6. The apparatus according to claim 1, wherein the second computing unit computes the first coding cost by multiplying the first code length by a weight that monotonically increases with the distortion robustness and then adding the first coding distortion to the product, and computes the second coding cost by multiplying the second code length by the weight and then adding the second coding distortion to the product.

7. A moving picture coding apparatus comprising:

a motion vector forming unit configured to form candidate motion vectors between the region to be coded and a reference picture;

a first estimation unit configured to estimate coding distortions if the region to be coded is motion-compensated with each of the candidate motion vectors;

a second estimation unit configured to estimate code lengths to be generated when coding each of the candidate motion vectors;

a second computing unit configured to compute coding costs corresponding to each of the candidate motion vectors by weighted addition of the coding distortions and the code lengths so that effect of the code lengths more increase than that of the coding distortions as the distortion robustness increases;

a detection unit configured to detect one of the candidate motion vectors for which the coding cost is minimized to obtain detected motion vector;

an inter prediction unit configured to perform inter prediction on the region to be coded using the detected motion vector to obtain an inter predicted picture; and

an entropy coding unit configured to code the prediction residual for the inter predicted picture of the region to be coded.
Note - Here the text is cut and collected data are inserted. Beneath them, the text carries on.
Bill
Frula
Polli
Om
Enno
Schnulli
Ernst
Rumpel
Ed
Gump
8. The apparatus according to claim 7, wherein the first computing unit computes the distortion robustness based on a variance of pixel values contained in the region to be coded.
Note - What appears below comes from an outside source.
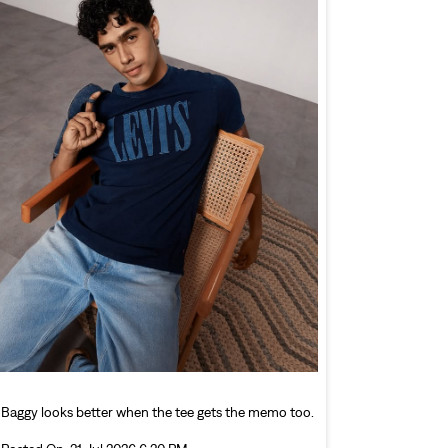
Baggy looks better when the tee gets the memo too.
9. The apparatus according to claim 7, wherein the first computing unit computes the distortion robustness based on a dynamic range of pixel values contained in the region to be coded.

10. The apparatus according to claim 7, wherein the first computing unit computes the distortion robustness based on an average brightness of the region to be coded.

11. The apparatus according to claim 7, wherein the first computing unit computes the distortion robustness based on whether or not an average hue and an average saturation of the region to be coded belong to a range of skin colors.

12. The apparatus according to claim 7, wherein the second computing unit computes the coding costs corresponding to each of the candidate motion vectors by multiplying the code lengths by a weight that monotonically increases with the distortion robustness and then adding the coding distortions to the product.

13. A moving picture coding method comprising:

computing a distortion robustness indicating degree of imperceptibility of coding distortion in a region to be coded in an input picture;

performing intra prediction on the region to be coded to obtain an intra predicted picture;

performing inter prediction on the region to be coded to obtain an inter predicted picture;

estimating a first coding distortion based on a first prediction residual between the intra predicted picture and the region to be coded, and estimating a second coding distortion based on a second prediction residual between the inter predicted picture and the region to be coded;

estimating a first code length generated by coding the first prediction residual, and estimating a second code length generated by coding the second prediction residual;

computing a first coding cost of the first prediction residual by weighted addition of the first coding distortion and the first code length so that effect of the first code length more increases than that of the first coding distortion as the distortion robustness increases, and computing a second coding cost of the second prediction residual by weighted addition of the second coding distortion and the second code length so that effect of the second code length more increase than that of the second coding distortion as the distortion robustness increases;

selecting one of the first prediction residual and second prediction residual for which the coding cost is minimized to obtain selected prediction residual; and

coding the selected prediction residual.